What is needed
Copy out each line below that has the word "para" in it.

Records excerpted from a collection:
------------------------
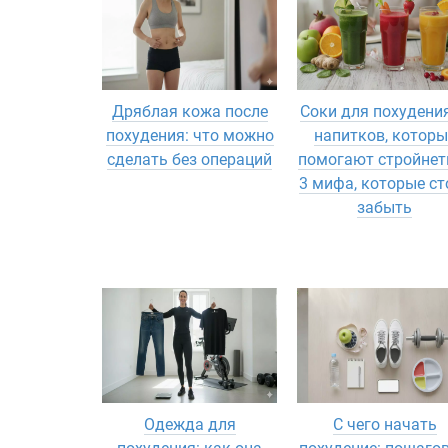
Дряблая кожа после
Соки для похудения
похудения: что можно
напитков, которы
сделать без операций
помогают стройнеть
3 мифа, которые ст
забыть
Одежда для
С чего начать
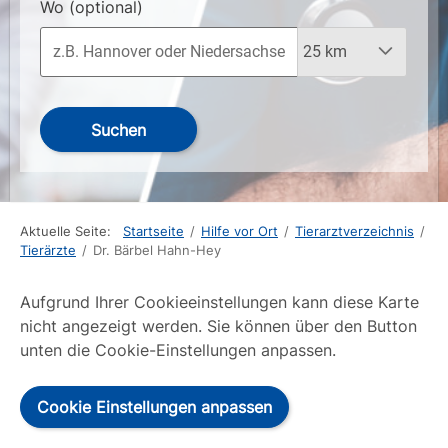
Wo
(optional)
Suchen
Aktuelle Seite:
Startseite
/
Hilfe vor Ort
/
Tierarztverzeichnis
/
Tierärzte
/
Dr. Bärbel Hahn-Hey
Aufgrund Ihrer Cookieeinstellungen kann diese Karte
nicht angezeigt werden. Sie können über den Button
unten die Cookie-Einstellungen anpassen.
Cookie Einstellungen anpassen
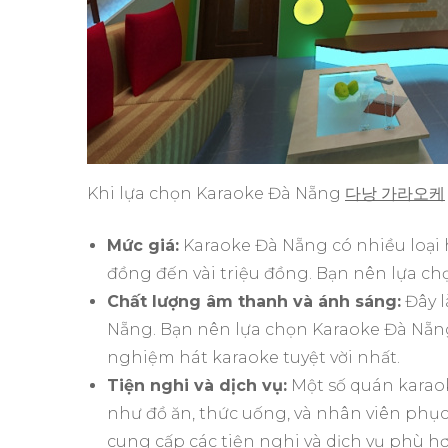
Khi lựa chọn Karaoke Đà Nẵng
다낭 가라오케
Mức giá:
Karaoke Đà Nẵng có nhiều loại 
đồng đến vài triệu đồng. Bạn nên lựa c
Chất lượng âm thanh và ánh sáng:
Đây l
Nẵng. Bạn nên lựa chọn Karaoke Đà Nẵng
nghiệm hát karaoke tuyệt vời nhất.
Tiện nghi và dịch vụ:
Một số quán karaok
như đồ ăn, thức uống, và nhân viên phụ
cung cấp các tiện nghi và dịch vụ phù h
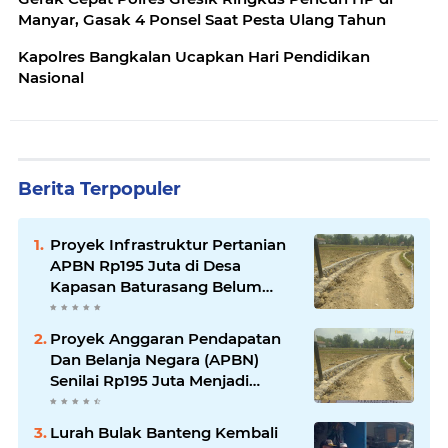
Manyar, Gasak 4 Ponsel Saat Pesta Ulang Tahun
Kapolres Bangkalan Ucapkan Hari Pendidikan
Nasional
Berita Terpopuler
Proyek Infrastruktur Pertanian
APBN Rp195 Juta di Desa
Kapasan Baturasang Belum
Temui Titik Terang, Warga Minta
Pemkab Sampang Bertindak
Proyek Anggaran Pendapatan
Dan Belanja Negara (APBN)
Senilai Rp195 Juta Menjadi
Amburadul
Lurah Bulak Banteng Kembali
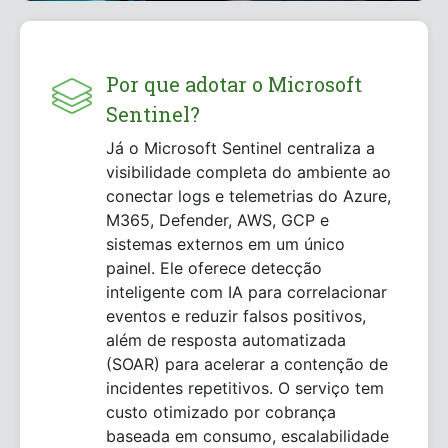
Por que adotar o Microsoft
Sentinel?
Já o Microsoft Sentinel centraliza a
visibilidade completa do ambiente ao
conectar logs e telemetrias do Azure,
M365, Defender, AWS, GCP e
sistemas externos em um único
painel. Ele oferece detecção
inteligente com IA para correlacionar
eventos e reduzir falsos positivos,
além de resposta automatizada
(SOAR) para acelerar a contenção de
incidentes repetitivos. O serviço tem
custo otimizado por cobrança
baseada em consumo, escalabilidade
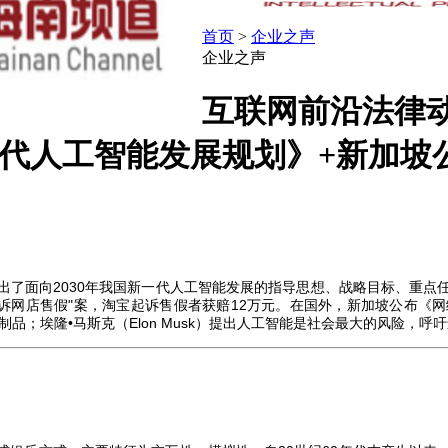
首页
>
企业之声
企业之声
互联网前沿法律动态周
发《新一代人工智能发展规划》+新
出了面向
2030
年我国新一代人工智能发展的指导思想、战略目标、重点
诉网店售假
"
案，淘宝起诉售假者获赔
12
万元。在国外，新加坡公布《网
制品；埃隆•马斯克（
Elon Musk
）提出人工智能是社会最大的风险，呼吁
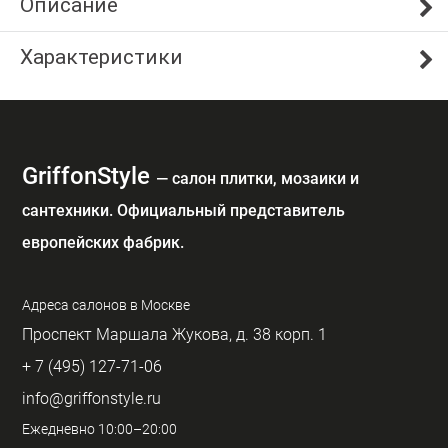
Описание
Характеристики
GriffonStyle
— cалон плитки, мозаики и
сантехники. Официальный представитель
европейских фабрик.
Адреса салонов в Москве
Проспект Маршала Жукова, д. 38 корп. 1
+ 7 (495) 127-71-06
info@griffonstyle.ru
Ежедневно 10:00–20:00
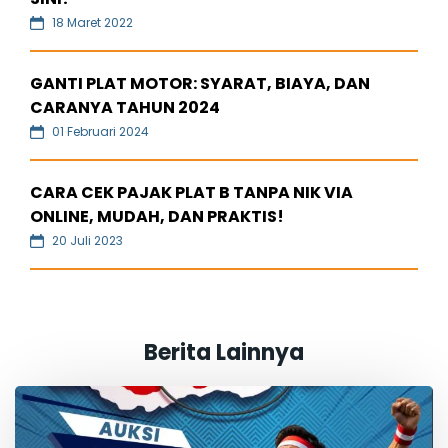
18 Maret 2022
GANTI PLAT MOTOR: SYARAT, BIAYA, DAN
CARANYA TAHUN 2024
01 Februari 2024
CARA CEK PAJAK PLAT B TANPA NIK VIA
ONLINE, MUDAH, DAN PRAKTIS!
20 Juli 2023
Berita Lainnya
------------------------
Task response
inteligente com IA para correlacionar
(SOAR) para acelerar a contenção de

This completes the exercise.